TASK OBJECTIVE:
Pick out every line in the data below that holds "Bognor".
Start of STUDY MATERIAL
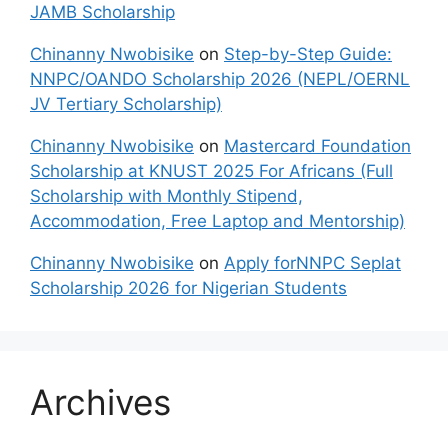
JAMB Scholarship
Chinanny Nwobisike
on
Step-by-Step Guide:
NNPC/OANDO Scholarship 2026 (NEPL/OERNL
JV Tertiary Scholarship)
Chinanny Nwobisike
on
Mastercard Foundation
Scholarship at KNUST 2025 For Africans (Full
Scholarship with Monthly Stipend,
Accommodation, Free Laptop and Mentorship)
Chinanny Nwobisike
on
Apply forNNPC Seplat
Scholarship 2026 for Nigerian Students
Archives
End of STUDY MATERIAL
Start of STUDY MATERIAL
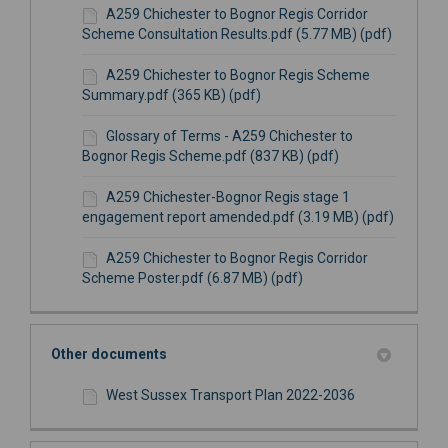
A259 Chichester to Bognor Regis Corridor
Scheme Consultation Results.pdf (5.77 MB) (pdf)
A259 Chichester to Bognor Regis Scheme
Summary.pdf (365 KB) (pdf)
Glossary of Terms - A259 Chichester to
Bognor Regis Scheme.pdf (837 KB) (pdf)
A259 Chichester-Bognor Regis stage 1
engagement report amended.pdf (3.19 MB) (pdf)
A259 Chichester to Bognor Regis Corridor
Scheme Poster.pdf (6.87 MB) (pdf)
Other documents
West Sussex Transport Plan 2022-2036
End of STUDY MATERIAL
Start of STUDY MATERIAL
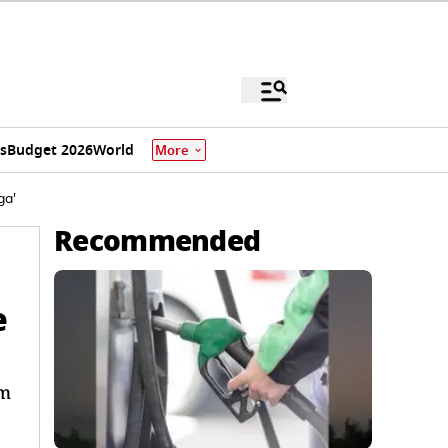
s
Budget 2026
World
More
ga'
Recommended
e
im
End of STUDY MATERIAL
OUTPUT BELOW:
A259 Chichester to Bognor Regis Corridor
A259 Chichester to Bognor Regis Scheme
Bognor Regis Scheme.pdf (837 KB) (pdf)
A259 Chichester-Bognor Regis stage 1
A259 Chichester to Bognor Regis Corridor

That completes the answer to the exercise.